Article 23 La Commission de Constatation procédera le plus rapidement possible à faire toutes enquêtes nécessaires, afin de déterminer s'il y a eu infraction.
Elle en dressera un rapport au Cour Permanente de Justice Internationale.

Article 24 La Cour Permanente de Justice Internationale invitera la partie * visée par la plainte à lui fournir des explications.
Il peut envoyer des commissaires sur le territoire soumis au contrôle de cette partie ou de celle qui a formulé la plainte, pour procéder à l'enquête afin de déterminer s'il y a eu infraction.

* Note. - Les Etats signataires qui n'auraient pas encore adhéré au Statut de la Cour Permanente, devraient s'engager à le faire.

Article 25 La Cour Permanente de Justice Internationale peut également effectuer toute autre enquête ayant le même objet et il peut soumettre toute question exigeant un examen judiciaire, la Cour devant prononcer sa décision avec toute célérité possible.

Article 26 Les parties impliquées dans les opérations mentionnées ci-dessus et, de manière générale, toutes les parties à la présente Convention, prendront les mesures nécessaires pour faciliter ces opérations, spécialement en ce qui concerne le transport rapide de personnes et de correspondance.

Article 27 Selon les résultats des opérations mentionnées ci-dessus, la Cour Permanente de Justice Internationale constatera avec toute célérité possible s'il y a eu infraction.

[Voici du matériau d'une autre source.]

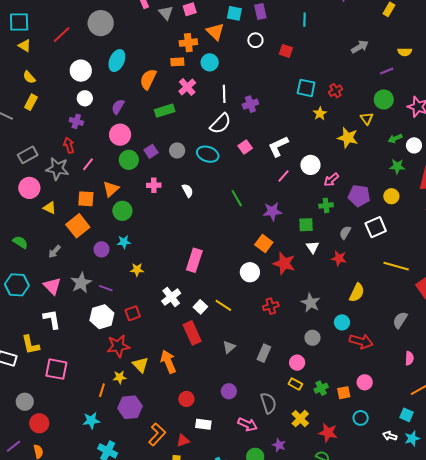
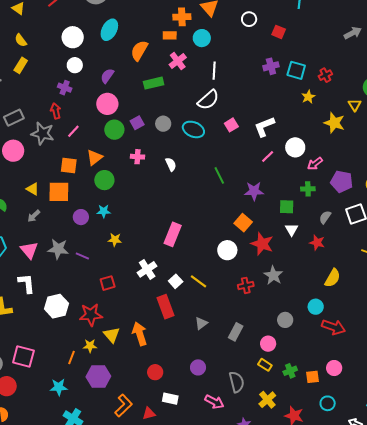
purple cross: (250, 104) -> (271, 66), moved
yellow triangle: (50, 208) -> (33, 189), moved
orange square: (78, 226) -> (59, 192), turned 35
gray star: (81, 283) -> (58, 249), turned 30
gray star: (311, 303) -> (273, 275), moved
white hexagon: (102, 317) -> (56, 306), moved
pink square: (56, 369) -> (23, 356), moved

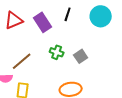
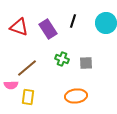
red triangle: (14, 20) -> (19, 27), turned 42
gray square: (81, 56) -> (86, 63), turned 32

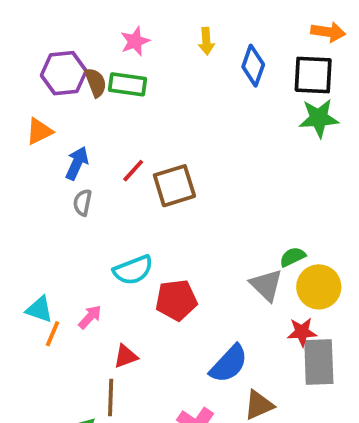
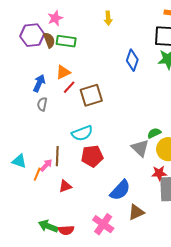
pink star: (135, 41) -> (55, 18), moved
blue diamond: (253, 66) -> (132, 60), moved
orange triangle: (39, 131) -> (63, 72), moved
cyan semicircle: (133, 270) -> (82, 133), moved
orange line: (53, 334) -> (37, 174), moved
brown line: (111, 398) -> (57, 156), moved

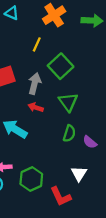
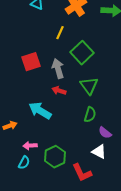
gray arrow: (35, 84) -> (58, 69), turned -30
purple semicircle: (90, 142) -> (105, 133), moved
white triangle: (79, 174) -> (99, 152), turned -35

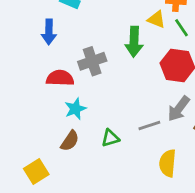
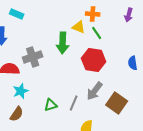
gray line: (149, 125) -> (74, 103), turned -49
green triangle: (110, 138) -> (51, 105), moved

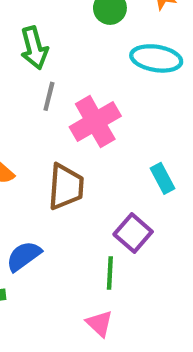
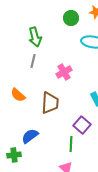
gray line: (49, 96) -> (33, 61), moved
pink cross: (95, 122) -> (64, 72), size x0.7

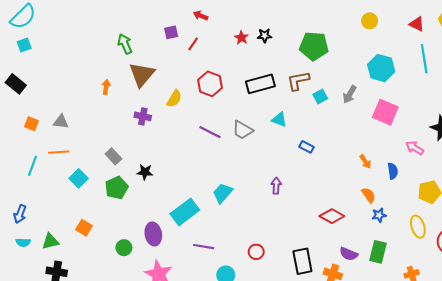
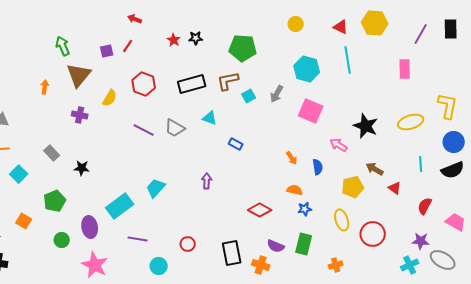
purple square: (171, 32) -> (107, 51), moved
green pentagon: (117, 188) -> (55, 201), moved
orange semicircle: (369, 195) -> (295, 190), turned -42

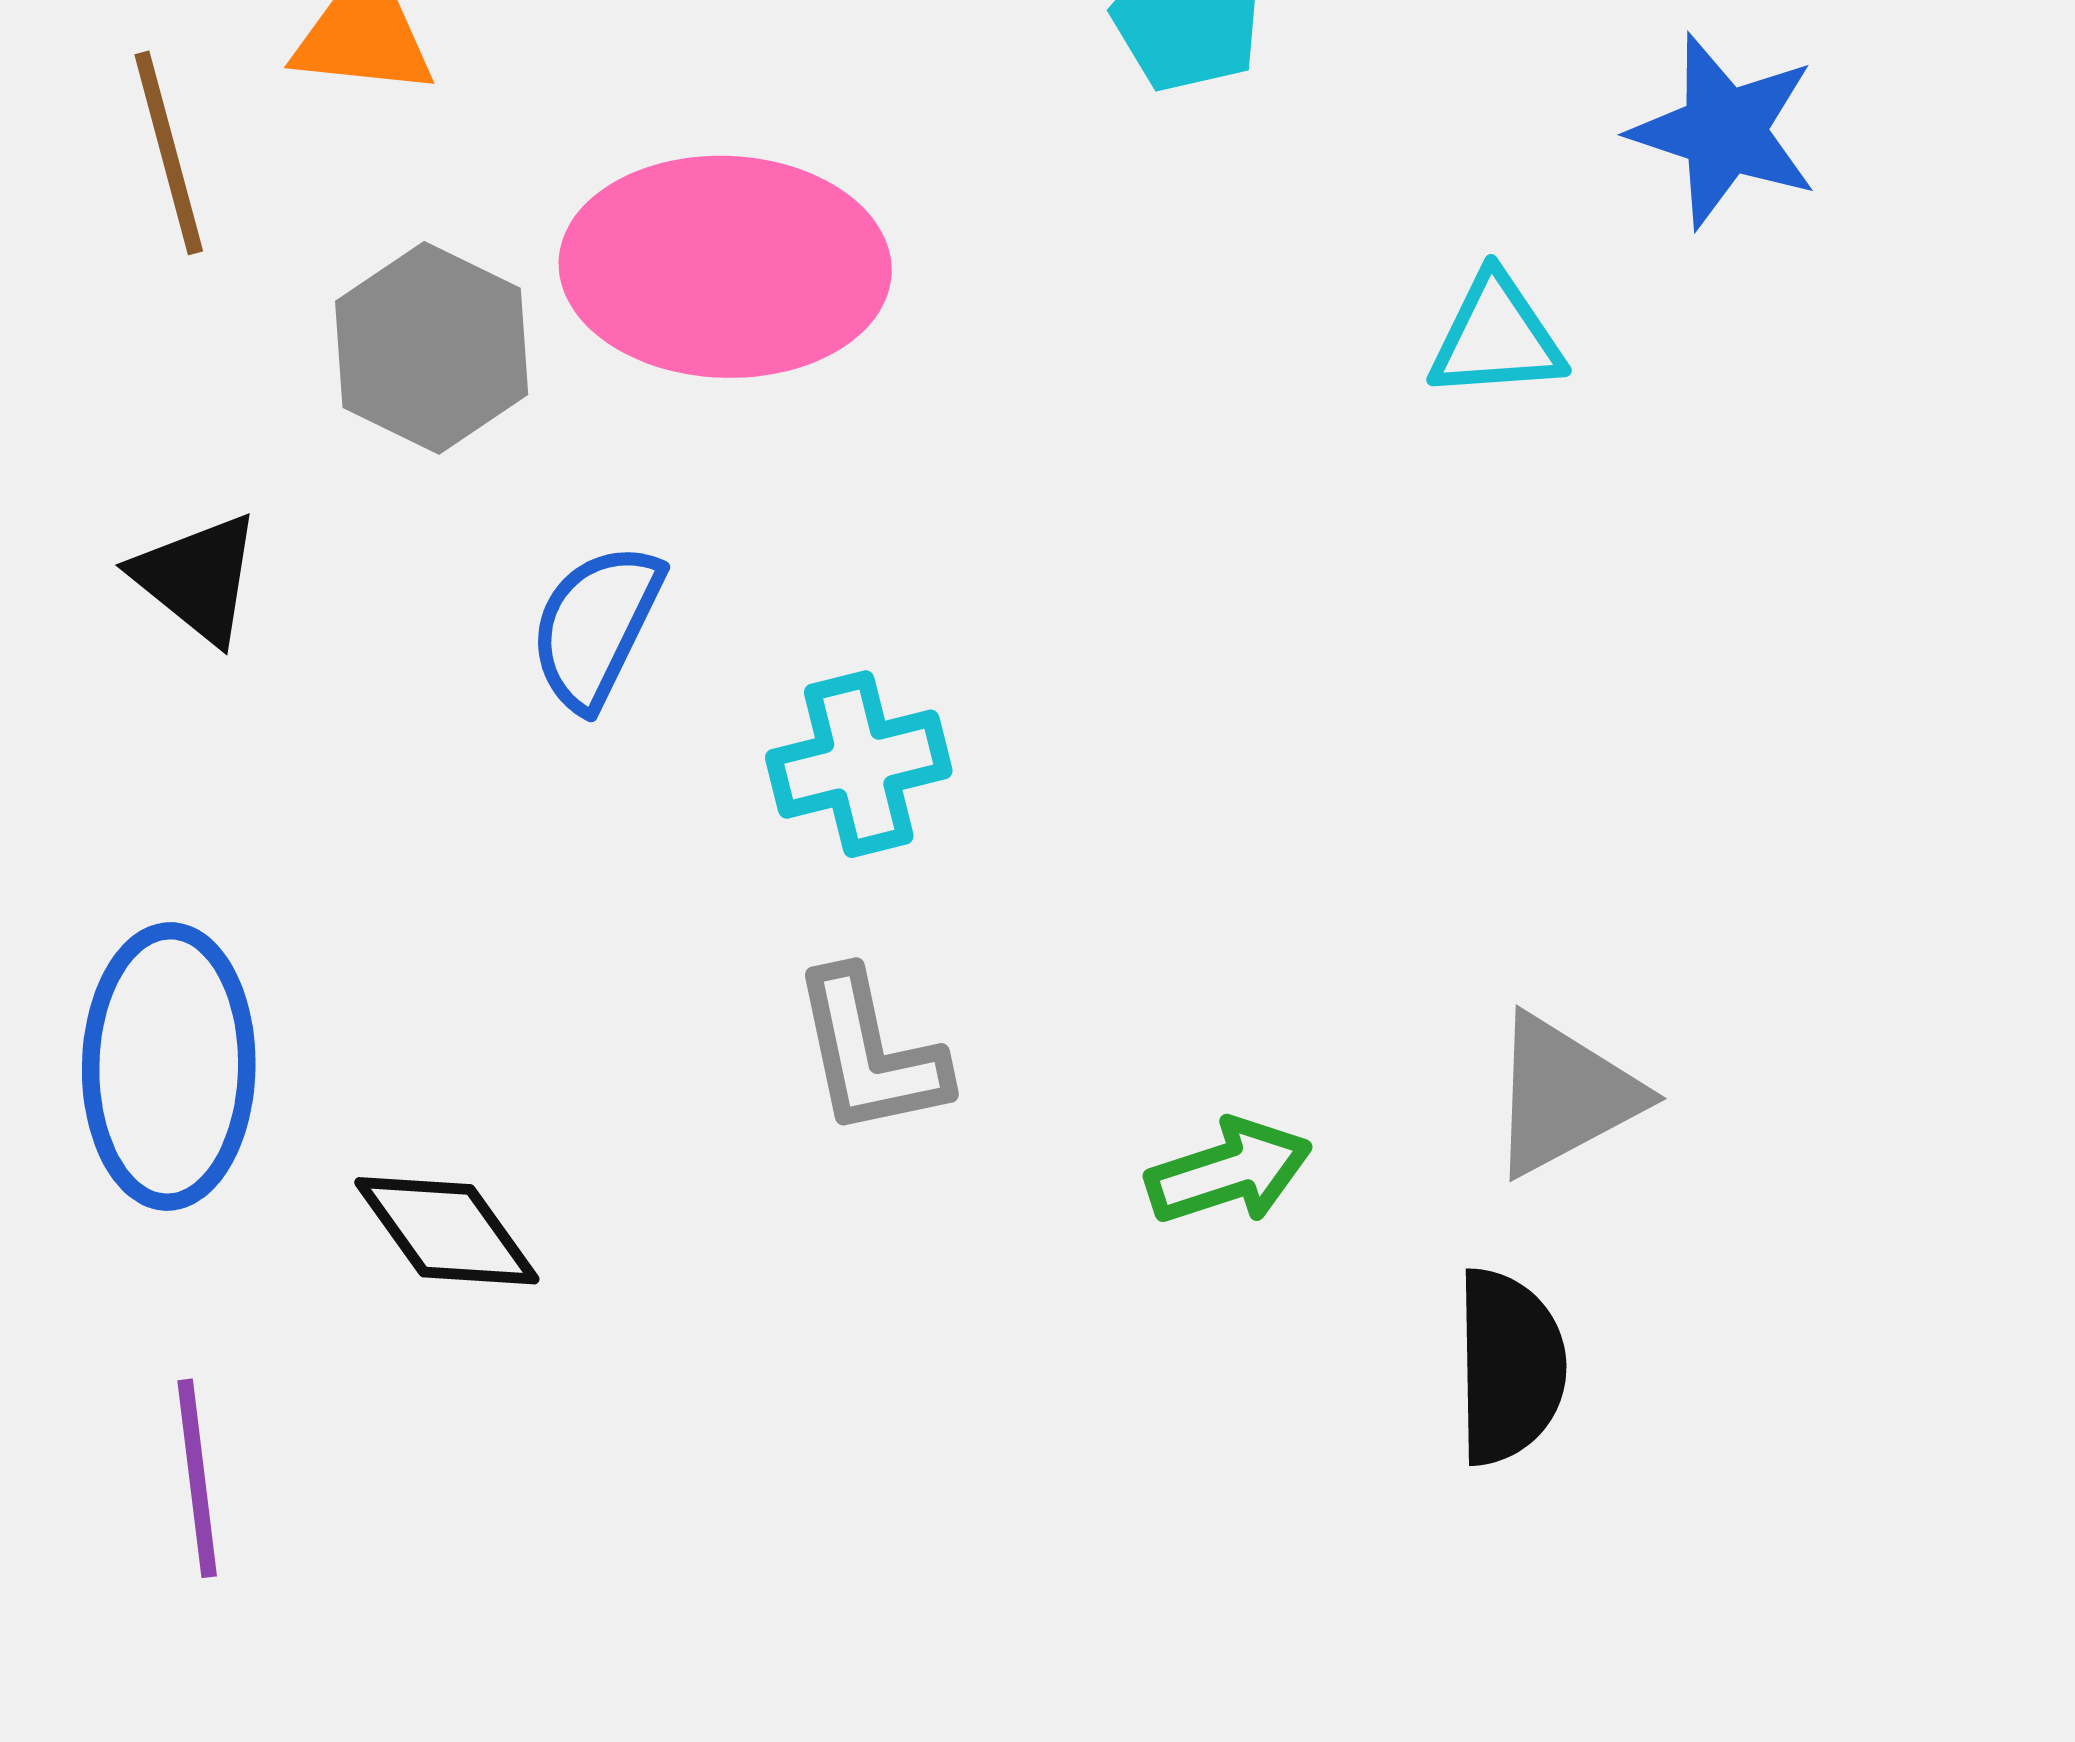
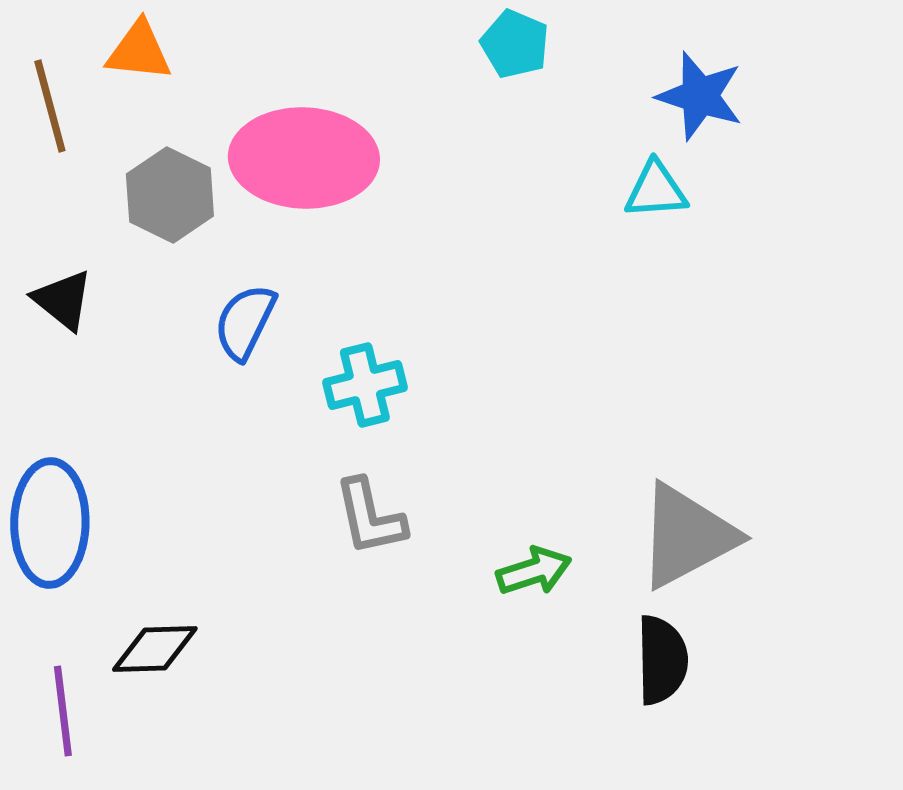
blue star: (1724, 131) -> (700, 96), moved
gray triangle: (1564, 1095) -> (687, 536), size x1.4
black diamond: (447, 1231) -> (155, 649), moved, turned -56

Article 28 Au cas où, selon la conviction de la Cour Permanente de Justice Internationale, une infraction doit être constatée, elle publiera son rapport en spécifiant l'Etat ou les Etats qui a, ou qui ont, commis l'infraction et dès lors tout Etat signataire et n'ayant pas part à l'infraction aura le droit, sans violation aucune de ses obligations conventionnelles ni du Droit Internationale, de prendre une ou plusieurs des mesures suivantes :

(a) assister avec des forces armées l'Etat contre lequel l'infraction a été commise ;
(b) prêter à cet Etat son assistance financière ou matérielle, y compris les munitions de guerre ;
(c) refuser d'admettre l'exercice de droits belligérants par l'Etat ou les Etats ayant commis l'infraction ;
(d) refuser d'observer, à l'égard de l'Etat ou des Etats ayant commis l'infraction, les devoirs d'un neutre à l'égard d'un belligérant, tels que les prescrit le Droit International.

Article 29 Tout Etat commettant une violation de la présente Convention est soumis à la réparation pécuniaire de tout dommage causé par cette violation envers l'Etat ayant subi le dommage ou envers un des nationaux de celui-ci.

Article 30 Chacune des Hautes Parties Contractantes est d'accord pour apporter sans délai à sa législation nationale les modifications nécessaires pour rendre efficaces les obligations assumées par la présente Convention.

Article 31 La présente Convention s'ajoute, sans s'y substituer, aux obligations humanitaires reposant sur l'un quelconque des Etats signataires en vertu d'un traité général, tel que les Conventions de La Haye de 1899 et 1907 et la Convention Internationale de 1929 concernant le Traitement des Prisonniers de Guerre.

Article 32 La présente Convention est ouverte à l'adhésion de Puissances non signataires. A cet effet elles auront à faire connaître leur adhésion aux Hautes Parties Contractantes au moyen d'une notification écrite adressée à toutes les Hautes Parties Contractantes.